Publié le 15/01/2013

A deux jours d’une nouvelle rencontre avec la Cnamts, «le SML est en colère», selon son président, qui expolique à qui veut l’entendre qu’il n’est même pas certain de se rendre à la CPN (Commission paritaire nationale) de jeudi prochain. Après l’échec d’une première réunion sur les sanctions en cas de dépassements excessifs, le 20 décembre dernier, Roger Rua se montre en effet alarmiste : «Nous sommes dans une situation très grave,» explique le généraliste francilien, qui annocne qu’il organise des assemblées générales de ses adhérents dans les départements, avant un conseil d’administration en fin de semaine et une Assemblée générale extraordinaire du syndicat le mois prochain.

S’il estime que, d’une manière générale, les médecins libéraux sont «pas reconnus, stigmatisés, méprisés», le président du SML concentre ses inquiétudes sur la déclinaison de l’avenant n°8 avec les caisses. «On avait une certaine confiance dans l’écriture de cet avenant.

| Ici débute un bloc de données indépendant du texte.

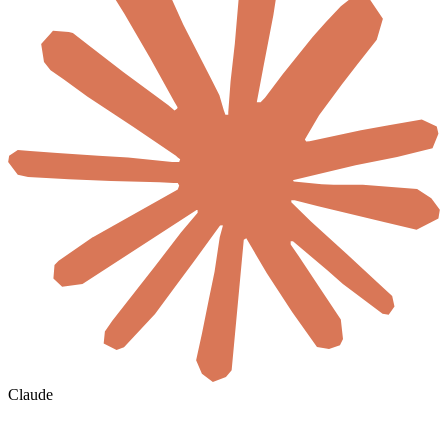
Claude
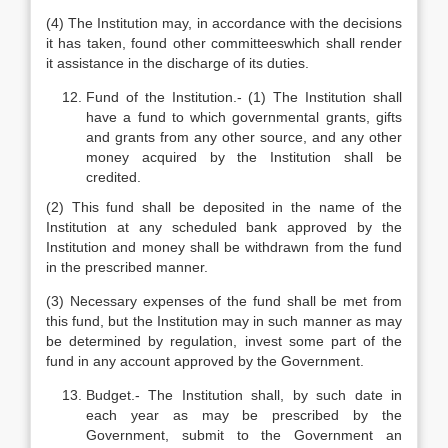
(4) The Institution may, in accordance with the decisions
it has taken, found other committeeswhich shall render
it assistance in the discharge of its duties.
Fund of the Institution.- (1) The Institution shall
have a fund to which governmental grants, gifts
and grants from any other source, and any other
money acquired by the Institution shall be
credited.
(2) This fund shall be deposited in the name of the
Institution at any scheduled bank approved by the
Institution and money shall be withdrawn from the fund
in the prescribed manner.
(3) Necessary expenses of the fund shall be met from
this fund, but the Institution may in such manner as may
be determined by regulation, invest some part of the
fund in any account approved by the Government.
Budget.- The Institution shall, by such date in
each year as may be prescribed by the
Government, submit to the Government an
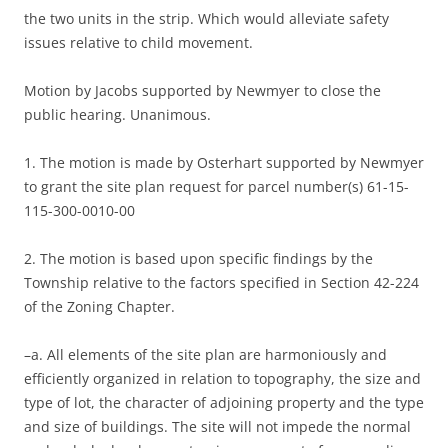
the two units in the strip. Which would alleviate safety
issues relative to child movement.
Motion by Jacobs supported by Newmyer to close the
public hearing. Unanimous.
1. The motion is made by Osterhart supported by Newmyer
to grant the site plan request for parcel number(s) 61-15-
115-300-0010-00
2. The motion is based upon specific findings by the
Township relative to the factors specified in Section 42-224
of the Zoning Chapter.
–a. All elements of the site plan are harmoniously and
efficiently organized in relation to topography, the size and
type of lot, the character of adjoining property and the type
and size of buildings. The site will not impede the normal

Mais l’interprétation prend une direction opposée,» souligne-t-il. En cause, le fameux seuil maximum de 150% censé définir le dépassement abusif, que le SML considère comme un repère parmi d’autres et les caisses comme un maximum. Le SML observe qu’en cas d’application de ce seuil, 10% des médecins libéraux seraient mécaniquement touchés à Paris par les sanctions. Inconcevable, à ses yeux. La revalorisation des tarifs opposables est aussi un motif de désaccord, puisque -à la différence des caisses- le SML souhaite obtenir que la base de remboursement des médecins dans le secteur à honoraires libres bénéficie aussi des augmentations accordées en secteur 1 et dans le nouveau «contrat d’accès aux soins». Enfin, le SML souhaite aussi que les médecins qui consultent plus de 20 minutes ou ont plus de 25% de charges ne puissent pas être sanctionnés. Au total, alors que la Cnamts chercherait à coincer environ 5% de médecins en secteur 2, soit 1500 confrères, selon le SML, le syndicat de Roger Rua estime que seuls 200 médecins libéraux abusent vraiment.